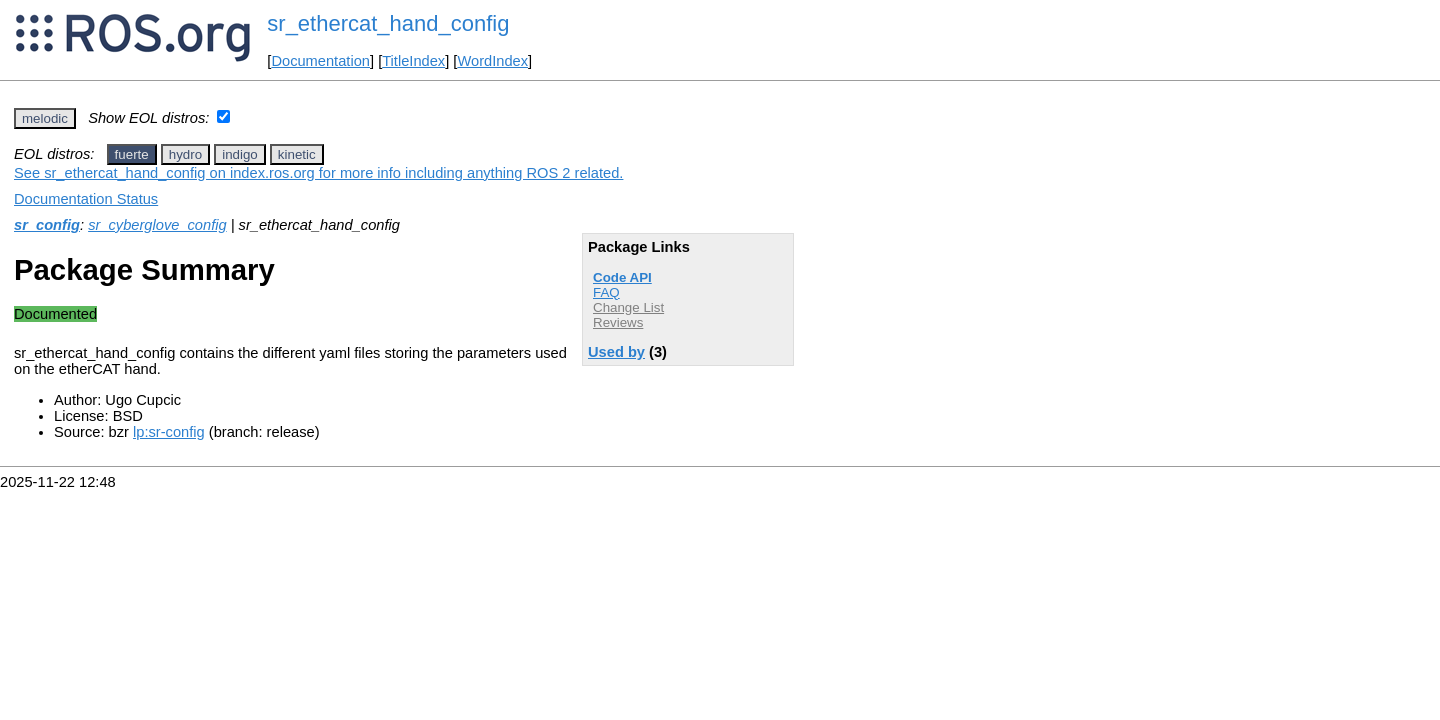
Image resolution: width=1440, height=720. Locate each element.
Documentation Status (86, 199)
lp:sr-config (169, 432)
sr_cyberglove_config (157, 225)
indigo (240, 154)
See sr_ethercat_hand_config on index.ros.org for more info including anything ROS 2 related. (318, 173)
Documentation (320, 61)
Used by (616, 352)
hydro (185, 154)
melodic (45, 118)
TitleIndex (413, 61)
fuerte (132, 154)
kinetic (297, 154)
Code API (622, 277)
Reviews (618, 322)
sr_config (47, 225)
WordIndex (492, 61)
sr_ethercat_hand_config (388, 23)
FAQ (606, 292)
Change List (628, 307)
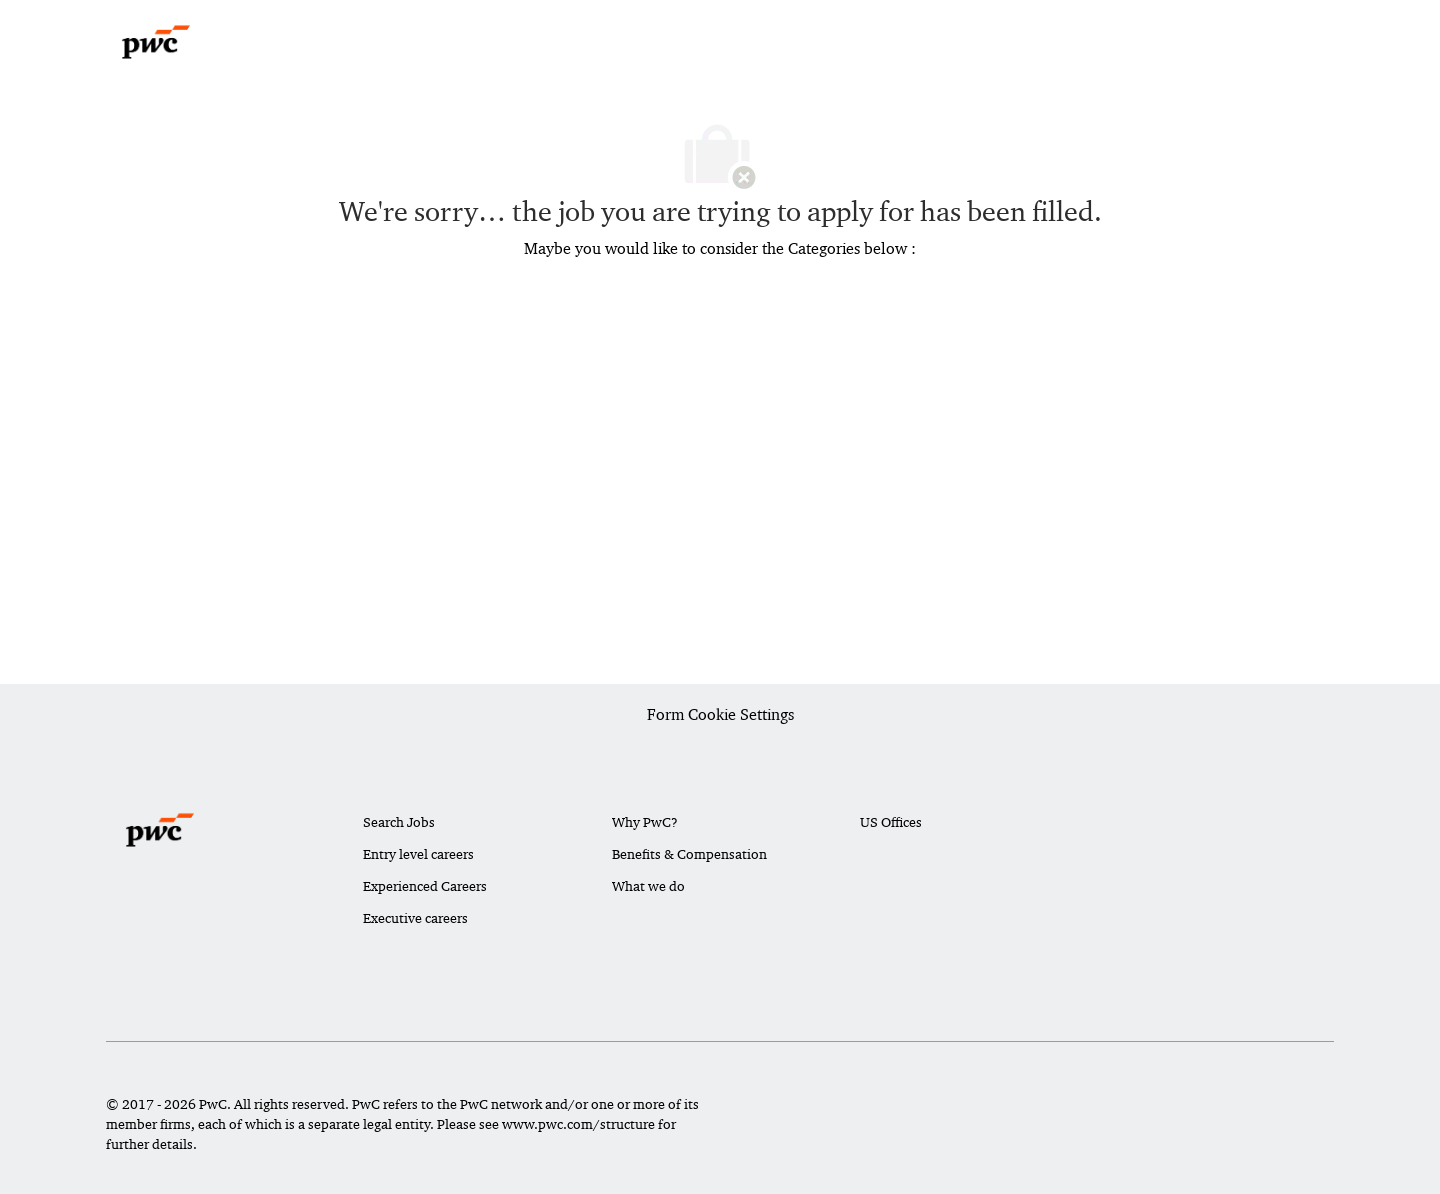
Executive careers (415, 918)
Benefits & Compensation (689, 854)
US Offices (891, 822)
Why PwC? (645, 822)
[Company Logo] (156, 42)
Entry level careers (418, 854)
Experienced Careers (425, 886)
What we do (648, 886)
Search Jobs (399, 822)
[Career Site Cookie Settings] (720, 716)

• _What the task requires_
All entries above must be repeated exactly; pictures are to be left out.

• _Written solution_
Image resolution: width=1440, height=720. Locate each element.
Documentation Status (86, 199)
lp:sr-config (169, 432)
sr_cyberglove_config (157, 225)
indigo (240, 154)
See sr_ethercat_hand_config on index.ros.org for more info including anything ROS 2 related. (318, 173)
Documentation (320, 61)
Used by (616, 352)
hydro (185, 154)
melodic (45, 118)
TitleIndex (413, 61)
fuerte (132, 154)
kinetic (297, 154)
Code API (622, 277)
Reviews (618, 322)
sr_config (47, 225)
WordIndex (492, 61)
sr_ethercat_hand_config (388, 23)
FAQ (606, 292)
Change List (628, 307)
Executive careers (415, 918)
Benefits & Compensation (689, 854)
US Offices (891, 822)
Why PwC? (645, 822)
[Company Logo] (156, 42)
Entry level careers (418, 854)
Experienced Careers (425, 886)
What we do (648, 886)
Search Jobs (399, 822)
[Career Site Cookie Settings] (720, 716)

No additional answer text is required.